Gauff, at age 19, became the youngest American player to reach the final in New York since Serena Williams in 2001 after a protracted delay caused by protesters in the spectators.
These days, kids mature rapidly, and Coco Gauff is no exception.
In early July, she was a tentative tennis youngster probably heading into the sport’s wilderness, unable to explain why she was still waiting for her big moment despite having seemed so precocious and destined for greatness.
In September, she will be the focus of the media as a finalist at the U.S. Open, the country’s premier tennis competition.
On a sweltering Thursday night at Arthur Ashe Stadium, Gauff, a 19-year-old prodigy from sultry South Florida, defeated Karolina Muchova of the Czech Republic, 6-4, 7-5. Muchova’s all-court game and the oddest of atmospheres put her to the test like never before, but the night went her way in front of an audience that repeatedly erupted for her.
She added in her on-court interview, “Some of those points were so loud I don’t know if my ears are going to be OK.”
In the second set, with Gauff in command, a climate protest delayed play for nearly 50 minutes as the NYPD and security personnel struggled to remove protesters, one of whom had used an adhesive to glue his feet to the concrete in one of the upper levels of the stadium.
Gauff was up 6-4, 1-0, and playing excellently as the match was interrupted. Muchova, who was playing with a black compression sleeve covering her right arm from the biceps to the wrist and, she said, tape beneath the sleeve, appeared to be playing with a tight right arm.
While waiting for the game to start, Gauff and Muchova went to the locker room and the warm-up area to loosen up. Muchova relaxed with a massage and did some light jogging in the corridor outside the changing area. Gauff, who was acting erratically, walked up to a USTA employee and leaned over to look at photos of the demonstrators being shared online. She later revealed that when she woke up on Thursday, the thought of a climate protest breaking out immediately flooded her mind, as it had at the French Open in 2022 and at Wimbledon this year.
It’s possible you had a premonition. Maybe it was the work of a player who is known for always being well-prepared. She spent her entire high school career competing professionally, but she still managed to graduate on time in the spring of last year. They had a party in the City of Lights. She went on to win six matches at the French Open until losing in the final to the world’s number-one player, Iga Swiatek.
A year after witnessing Serena Williams’s final match, which marked the end of an era for American tennis, a capacity crowd of over 24,000 supporters arrived on Thursday ready to honor a new American tennis queen.

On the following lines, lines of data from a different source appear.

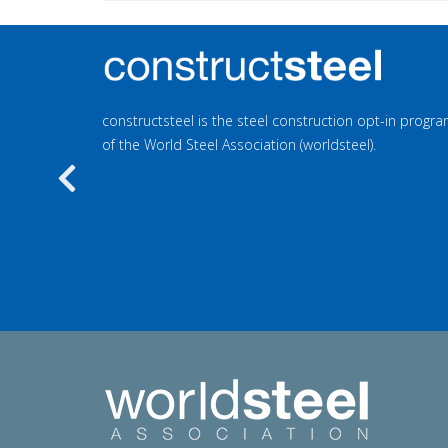
constructsteel is the steel construction opt-in prog
of the World Steel Association (worldsteel).
Previous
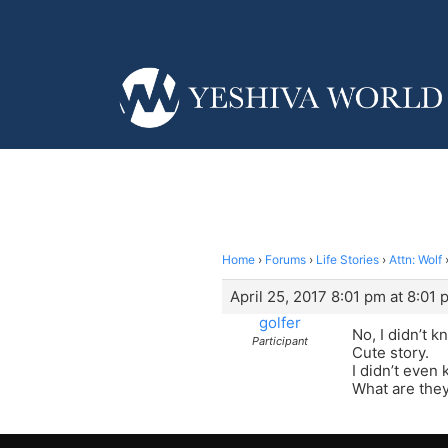
Home
›
Forums
›
Life Stories
›
Attn: Wolf
April 25, 2017 8:01 pm at 8:01 
golfer
No, I didn’t 
Participant
Cute story.
I didn’t even
What are they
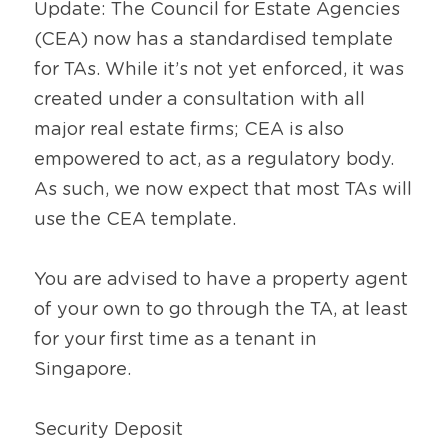
Update: The Council for Estate Agencies 
(CEA) now has a standardised template 
for TAs. While it’s not yet enforced, it was 
created under a consultation with all 
major real estate firms; CEA is also 
empowered to act, as a regulatory body. 
As such, we now expect that most TAs will 
use the CEA template.
You are advised to have a property agent 
of your own to go through the TA, at least 
for your first time as a tenant in 
Singapore.
Security Deposit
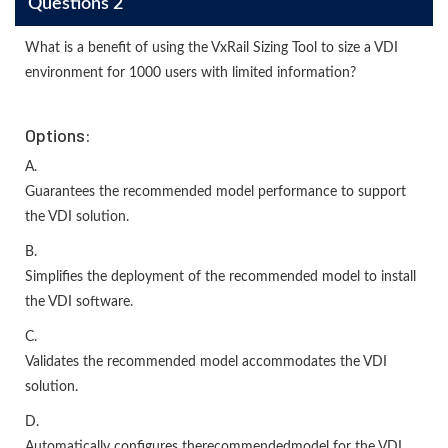
Questions 2
What is a benefit of using the VxRail Sizing Tool to size a VDI
environment for 1000 users with limited information?
Options:
A.
Guarantees the recommended model performance to support
the VDI solution.
B.
Simplifies the deployment of the recommended model to install
the VDI software.
C.
Validates the recommended model accommodates the VDI
solution.
D.
Automatically configures therecommendedmodel for the VDI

Gauff, who made her debut at Wimbledon when she was 15 and reached the quarterfinals of the French Open last year, has emerged as the frontrunner to fill the hole over the past four years. Since then, though, her development appeared to halt, especially on the biggest stages; she had not yet advanced past the U.S. Open quarterfinals, the tournament where the spotlight was brightest on her.
This run and a championship that is just one match away didn’t seem realistic two months ago, but Gauff showed Thursday night that there is every reason why there should be. She’s always possessed a lethal serve, a tough backhand, and the best court coverage in women’s tennis because of her lightning-fast feet and explosive athleticism.

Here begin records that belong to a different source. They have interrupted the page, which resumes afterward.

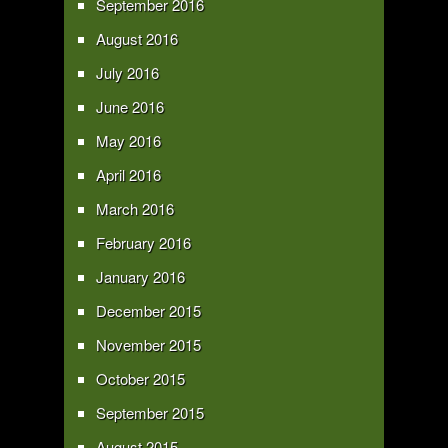
September 2016
August 2016
July 2016
June 2016
May 2016
April 2016
March 2016
February 2016
January 2016
December 2015
November 2015
October 2015
September 2015
August 2015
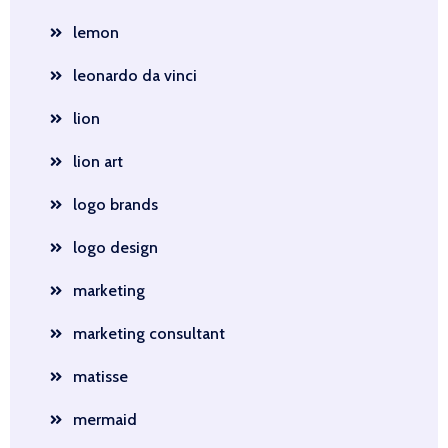
lemon
leonardo da vinci
lion
lion art
logo brands
logo design
marketing
marketing consultant
matisse
mermaid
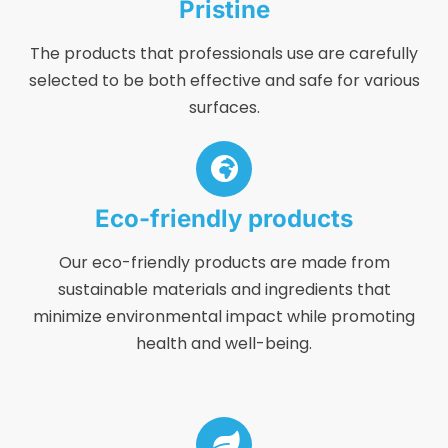
Pristine
The products that professionals use are carefully
selected to be both effective and safe for various
surfaces.
Eco-friendly products
Our eco-friendly products are made from
sustainable materials and ingredients that
minimize environmental impact while promoting
health and well-being.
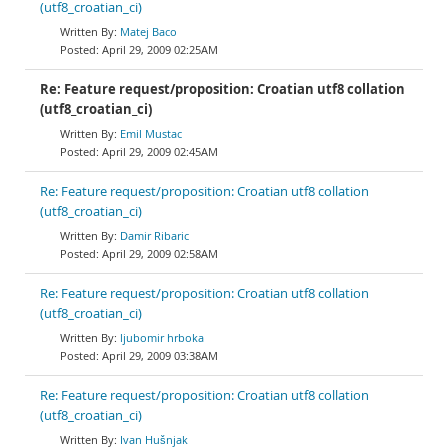
(utf8_croatian_ci)
Matej Baco
April 29, 2009 02:25AM
Re: Feature request/proposition: Croatian utf8 collation
(utf8_croatian_ci)
Emil Mustac
April 29, 2009 02:45AM
Re: Feature request/proposition: Croatian utf8 collation
(utf8_croatian_ci)
Damir Ribaric
April 29, 2009 02:58AM
Re: Feature request/proposition: Croatian utf8 collation
(utf8_croatian_ci)
ljubomir hrboka
April 29, 2009 03:38AM
Re: Feature request/proposition: Croatian utf8 collation
(utf8_croatian_ci)
Ivan Hušnjak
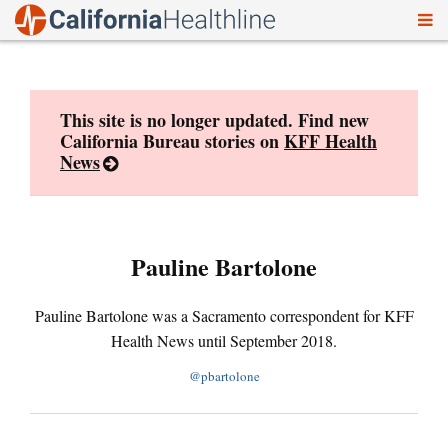
To
Skip
nav
to
content
This site is no longer updated. Find new
California Bureau stories on
KFF Health
News
Pauline Bartolone
Pauline Bartolone was a Sacramento correspondent for KFF
Health News until September 2018.
@pbartolone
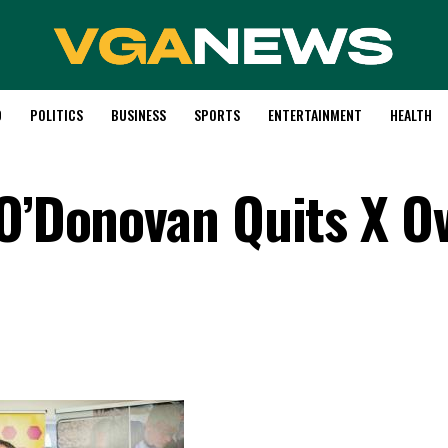
D
POLITICS
BUSINESS
SPORTS
ENTERTAINMENT
HEALTH
 O’Donovan Quits X Ov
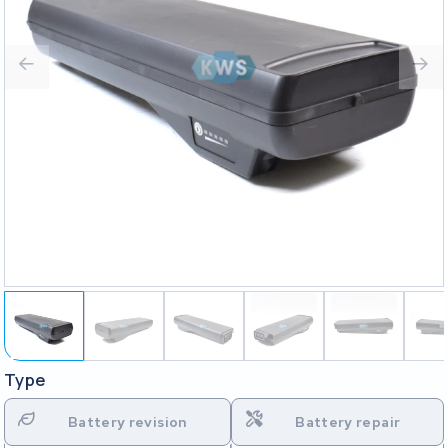
Type
Battery revision
Battery repair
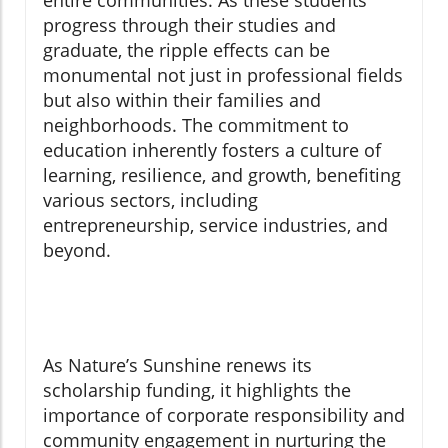
entire communities. As these students
progress through their studies and
graduate, the ripple effects can be
monumental not just in professional fields
but also within their families and
neighborhoods. The commitment to
education inherently fosters a culture of
learning, resilience, and growth, benefiting
various sectors, including
entrepreneurship, service industries, and
beyond.
As Nature’s Sunshine renews its
scholarship funding, it highlights the
importance of corporate responsibility and
community engagement in nurturing the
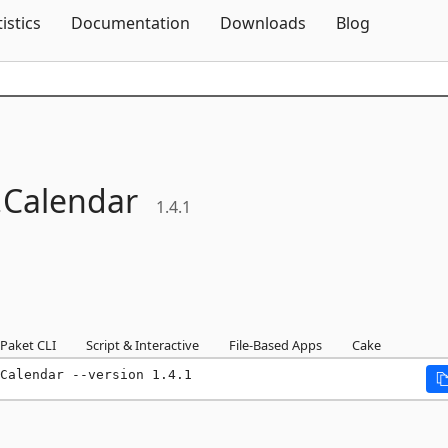
Skip To Content
tistics
Documentation
Downloads
Blog
.
Calendar
1.4.1
Paket CLI
Script & Interactive
File-Based Apps
Cake
Calendar --version 1.4.1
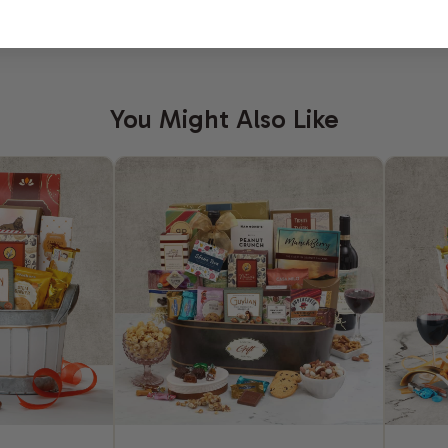
You Might Also Like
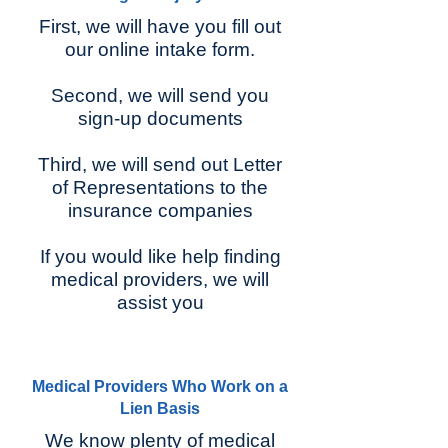
First, we will have you fill out
our online intake form.
Second, we will send you
sign-up documents
Third, we will send out Letter
of Representations to the
insurance companies
If you would like help finding
medical providers, we will
assist you
Medical Providers Who Work on a
Lien Basis
We know plenty of medical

She has spent the past five weeks mastering the usage of this equipment, and her once-unsteady forehand is now a formidable weapon. Against Muchova, she utilized both hammering and looping forehands, as well as slicing and hammering serves. She slashed with backhands and sprinted toward the net. She seized the initiative and battled with Muchova for points until the Czech star squandered them. Her feathery drop shot resulted in the first of her match points.

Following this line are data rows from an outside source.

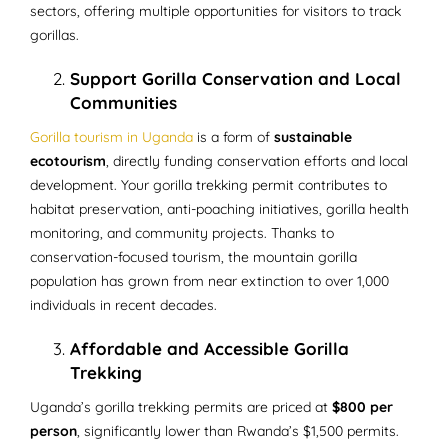
sectors, offering multiple opportunities for visitors to track
gorillas.
Support Gorilla Conservation and Local
Communities
Gorilla tourism in Uganda
is a form of
sustainable
ecotourism
, directly funding conservation efforts and local
development. Your gorilla trekking permit contributes to
habitat preservation, anti-poaching initiatives, gorilla health
monitoring, and community projects. Thanks to
conservation-focused tourism, the mountain gorilla
population has grown from near extinction to over 1,000
individuals in recent decades.
Affordable and Accessible Gorilla
Trekking
Uganda’s gorilla trekking permits are priced at
$800 per
person
, significantly lower than Rwanda’s $1,500 permits.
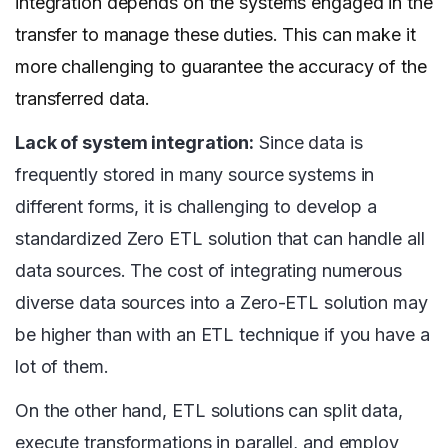
integration depends on the systems engaged in the
transfer to manage these duties. This can make it
more challenging to guarantee the accuracy of the
transferred data.
Lack of system integration:
Since data is
frequently stored in many source systems in
different forms, it is challenging to develop a
standardized Zero ETL solution that can handle all
data sources. The cost of integrating numerous
diverse data sources into a Zero-ETL solution may
be higher than with an ETL technique if you have a
lot of them.
On the other hand, ETL solutions can split data,
execute transformations in parallel, and employ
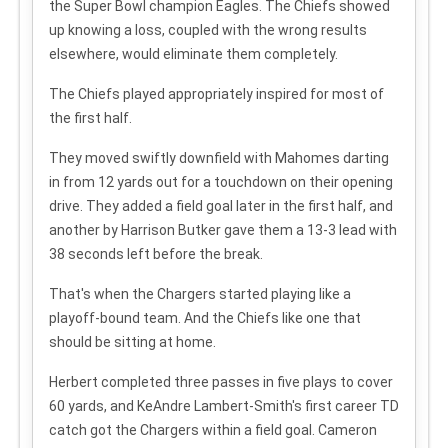
the Super Bowl champion Eagles. The Chiefs showed
up knowing a loss, coupled with the wrong results
elsewhere, would eliminate them completely.
The Chiefs played appropriately inspired for most of
the first half.
They moved swiftly downfield with Mahomes darting
in from 12 yards out for a touchdown on their opening
drive. They added a field goal later in the first half, and
another by Harrison Butker gave them a 13-3 lead with
38 seconds left before the break.
That's when the Chargers started playing like a
playoff-bound team. And the Chiefs like one that
should be sitting at home.
Herbert completed three passes in five plays to cover
60 yards, and KeAndre Lambert-Smith's first career TD
catch got the Chargers within a field goal. Cameron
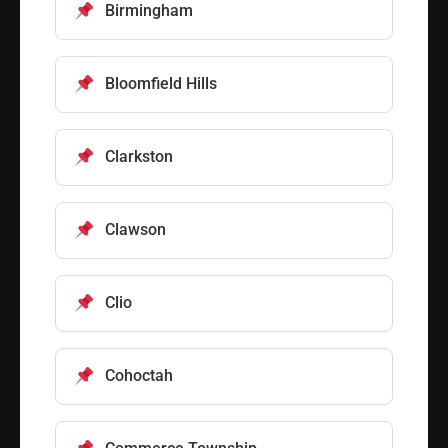
Birmingham
Bloomfield Hills
Clarkston
Clawson
Clio
Cohoctah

Gauff faltered in the middle of the opening set, dropping three games in a row after leading 5-1 as Muchova began to hit out and force Gauff backward. When serving for the match at 5-3 in the second set, she once again dropped her service.
It took three more games, one more break of Muchova’s serve, five more match points, an almost unending, lung-busting, 40-shot rally, strokes made within inches of the net, and moon balls that floated 10 feet above it before Muchova finally won. Then, she resisted Muchova’s final stinging serve and held on until her opponent’s final backhand volley went wide.
Since her first match in the tournament, New York has been hers; tonight, the finals berth was hers as well.